Reported favorably with recommendation of amendment by Senator Bray for the Committee on Natural Resources and Energy on March 2 for the Senate Calendar of March 12.

House bill 171

Rep. Till, D-Jericho, introduced H. 171 that would raise the Clean Water funds through a combination of taxes and fees on parking lots, asphalt sales, hotel rooms, and milk handlers.
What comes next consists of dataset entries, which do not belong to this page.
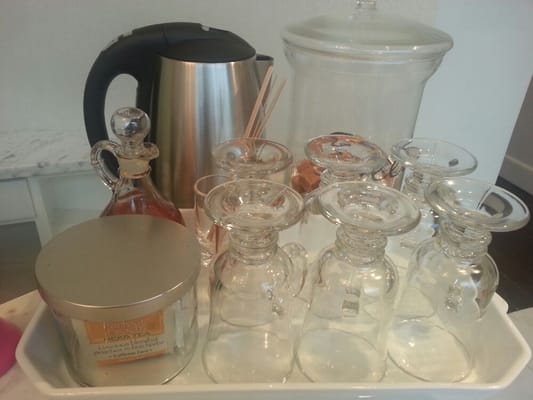 This screenshot has width=533, height=400. Find the location of `wooden stirrers`. wooden stirrers is located at coordinates (254, 111), (263, 118), (264, 125). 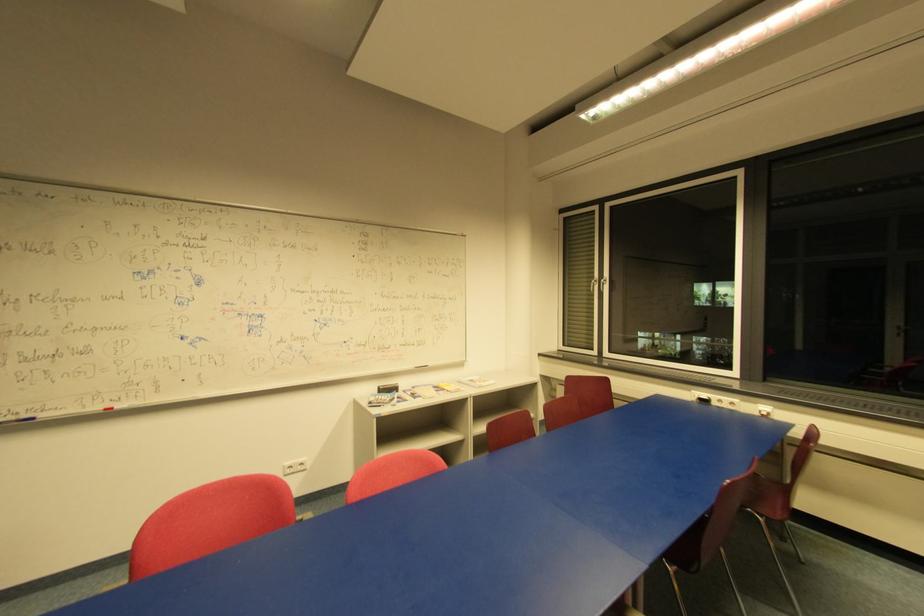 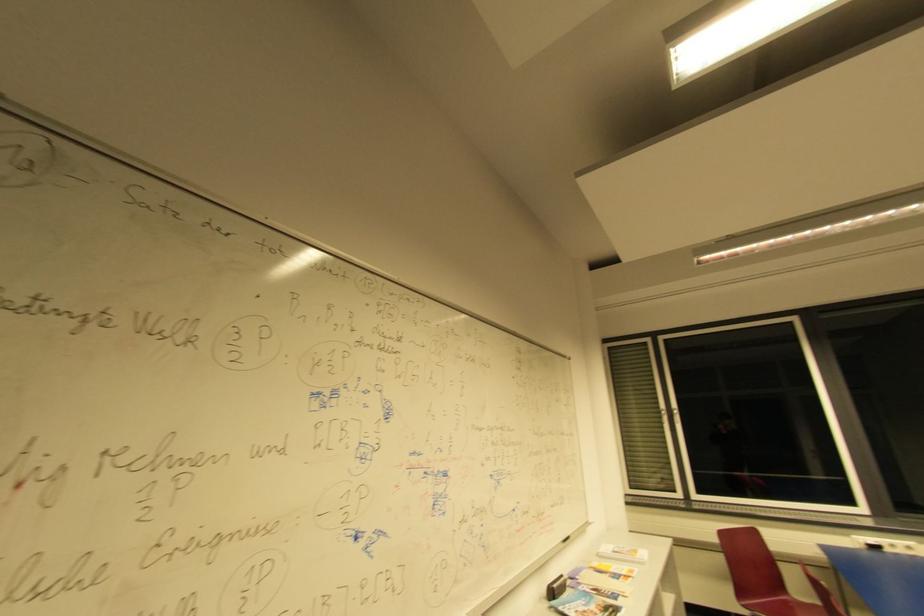 The point at (x=488, y=383) is marked in the first image. Where is the corresponding point in the second image?

(640, 553)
Specifically, this bill proposes to establish an impervious surface fee on all parcels in the State. The bill would repeal the sunset of the Clean Water Surcharge on the Property Transfer Tax. The bill also would establish a Water Quality Occupancy Surcharge on the rent of each occupancy in the State. The bill would impose on milk handlers a fee per pound of fluid milk purchased from a milk producer for the purpose of bottling, manufacturing, processing, distribution, or sale of dairy products in the State. The bill would require a manufacturer of asphalt to pay an assessment per ton of asphalt sold in the State each year. The revenue from the impervious surface fee, the Water Quality Occupancy Surcharge, and the asphalt assessment would be deposited in the Clean Water Fund. The revenue from the milk handling fee would be deposited in the General Fund.

On February 27, Committee on Natural Resources, Fish and Wildlife be relieved of the bill, moved to Committee on Ways and Means.

House bill 507

Rep. Dolan, D-Waitsfield, introduced a bill to fund Clean Water Projects through collection of a tax on bottled water at 10 cents per bottle and sugary drinks at 15 cents per bottle. The legislation would also levy a 6 percent tax on barbering or cosmetology services and a .05 percent increase in the income tax. 

Specifically, this bill proposes to raise revenue for water quality projects and programs. The bill would establish a 10-cent per bottle tax on bottled water sold in the State. The bill would establish a 15-cent per bottle tax on each bottle of sugar-sweetened beverage sold in the State. The bill would establish a sales tax of six percent on the value of barbering or cosmetology services. The bill would also raise individual income rates by .05 percent. Revenue raised under the bill would be deposited in the Clean Water Fund for the purposes of that Fund, except that 67 percent of the revenue raised from the excise tax on sugar-sweetened beverages would be deposited in the State Health Care Resources Fund for use according to the purposes of the Fund.

On February 28, referred to Committee on Ways and Means.

Federal Funding Announced by Sen. Leahy on Feb 22

More than $20 million in federal funding was appropriated to Lake Champlain in fiscal year 2019- the highest level of annual federal funding to assist clean up efforts. Sen. Patrick Leahy announced the funding at Burlington’s ECHO Leahy Center for Lake Champlain, which he helped secure in his role as vice chair of the Senate Appropriations Committee. The figure has more than doubled since 2017.

The specific funding lines are $11 million for the EPA Lake Champlain Program, $7.25 million for the Great Lakes Fishery Commission, $1 million for the Lake Champlain Sea Grant, $500,000 for the U.S. FWS Sea Lamprey Control and $1 million for the International Joint Commission Flood Study.

Senate Energy and Natural Resources Committee moves S. 96 to the Senate Floor

On March 1, Senate Natural Resources reported a favorable recommendation to place S.96 on the Senate Calendar for March 12. S.96 would mandate every landowner pay a clean water tax, or “assessment,” of approximately $40 and establish regional planning commissions.